Language to describe menstrual bleeding problems is changing in an effort to bring some meaning to women’s experience. McLintock explained that the overarching term ‘abnormal uterine bleeding’ is now used in preference to a focus on specific symptoms with terms such as ‘menorrhagia’ (heavy periods), or ‘polymenorrhea’ (periods that are too frequent). Heavy periods are called ‘heavy menstrual bleeding’, which the International Federation of Gynecology and Obstetrics (FIGO) describes as ‘excessive menstrual blood loss which interferes with a woman’s physical, social, emotional and/or material quality of life’.
 
McLintock then explored how the taboos associated with women and bleeding have impacted on women’s experience: menstruation has been associated with pollution and in some cultures or religions women who are menstruating have been isolated or prevented from undertaking household tasks such as cooking, or from participating in religious rituals. While this is no longer practiced in most religions now, it has left a legacy of shame and embarrassment around menstruation for girls and women. In contrast, while Maoris and some indigenous tribal groups in California encouraged menstruating girls and women to isolate themselves, they saw the purpose as sacred, when women ‘should not waste their time in mundane tasks or social distractions or concerns about men’ but could take space, to meditate and ‘to find out the purpose of life,’ and devote their energies ‘toward the “accumulation” of spiritual energy’.
 
She finished her presentation with a call to action around menstruation and women and girls; that there needs to be an approach that is positive and supportive, with concrete campaigns, such as affordable menstrual products. This work is taking place among medical specialists as well. In her final slide McLintock introduced the HOW (Haematology in Obstetrics & Women’s Health) Collaborative, which aims to ‘achieve excellence in health outcomes in women with blood conditions related to pregnancy, birth, gynaecological and reproductive health in Australia and New Zealand.’ There is more information about this very exciting new initiative at https://tinyurl.com/HOW-collaborative
 
Voices of women: New challenges, different visions
Claire McLintock, New Zealand; Joana Baquero, USA; Karen Fahey, Canada; Paula James, Canada; Richa Mohan, USA
 
After some short presentations, this session launched into a lively and thoughtful discussion about the barriers to good care faced by women and girls with bleeding disorders and how to overcome them. 
 
There was consensus that many doctors in the wider community know very little about bleeding disorders and that it can be difficult for a busy doctor to come to grips with the complexities of a bleeding disorder. In this session we heard from both women and parents of girls with bleeding disorders and health professionals (haematologists and a psychologist), which resulted in some honest and constructive tips built from their experience, such as:
 
  • Sometimes you need to spell things out that you think are obvious. Because even the most well-meaning doctor might not get it sometimes and have no idea.
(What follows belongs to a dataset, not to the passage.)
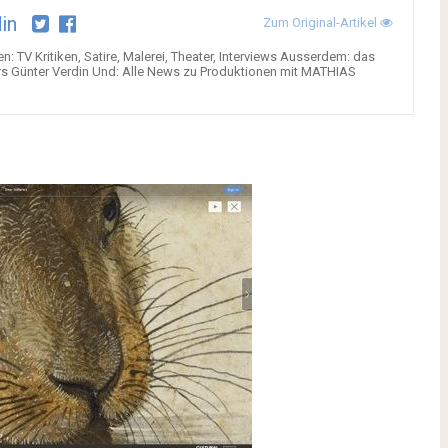
in
Zum Original-Artikel
ten: TV Kritiken, Satire, Malerei, Theater, Interviews Ausserdem: das
s Günter Verdin Und: Alle News zu Produktionen mit MATHIAS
  • It is complex information and that is why generalist doctors struggle to understand the information quickly.
  • Records are really important form of evidence; carry them with you. But in emergency you need something brief because the doctors and nurses will not be able to read through all the records.
  • It is important to quantify how much bleeding is actually taking place and using tools like the apps, menstrual charts and the Let’s Talk Period self-BAT can be helpful. Also you need to document bleeding carefully, for example, are you changing your pad many times a day because it is full or for hygiene reasons.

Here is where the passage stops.